Page-level text extractions
[Start of section]

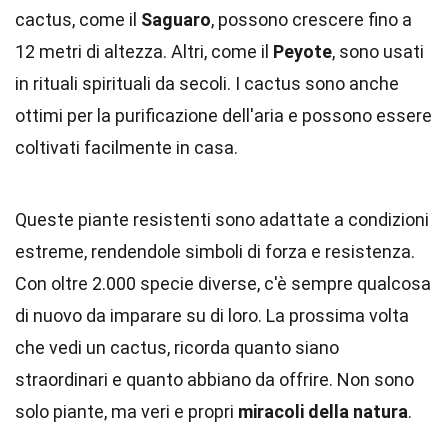
cactus, come il
Saguaro
, possono crescere fino a
12 metri di altezza. Altri, come il
Peyote
, sono usati
in rituali spirituali da secoli. I cactus sono anche
ottimi per la purificazione dell'aria e possono essere
coltivati facilmente in casa.
Queste piante resistenti sono adattate a condizioni
estreme, rendendole simboli di forza e resistenza.
Con oltre 2.000 specie diverse, c'è sempre qualcosa
di nuovo da imparare su di loro. La prossima volta
che vedi un cactus, ricorda quanto siano
straordinari e quanto abbiano da offrire. Non sono
solo piante, ma veri e propri
miracoli della natura
.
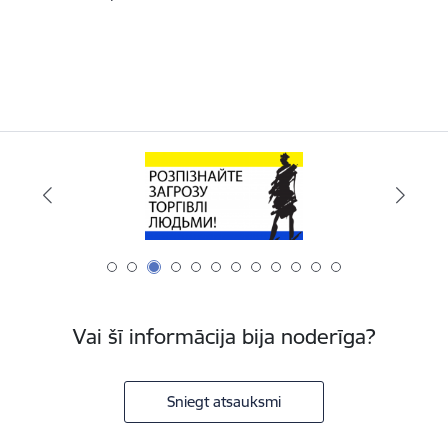
Vai šī informācija bija noderīga?
Sniegt atsauksmi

[End of section]

--- Problem ---
Reproduce the span beginning at the line with "coltivati facilmente in casa." and ending at the last line of the entries above, inclusive, exactly as it stands. Exclude the pictures.

--- Your response ---
coltivati facilmente in casa.
Queste piante resistenti sono adattate a condizioni
estreme, rendendole simboli di forza e resistenza.
Con oltre 2.000 specie diverse, c'è sempre qualcosa
di nuovo da imparare su di loro. La prossima volta
che vedi un cactus, ricorda quanto siano
straordinari e quanto abbiano da offrire. Non sono
solo piante, ma veri e propri
miracoli della natura
.
Vai šī informācija bija noderīga?
Sniegt atsauksmi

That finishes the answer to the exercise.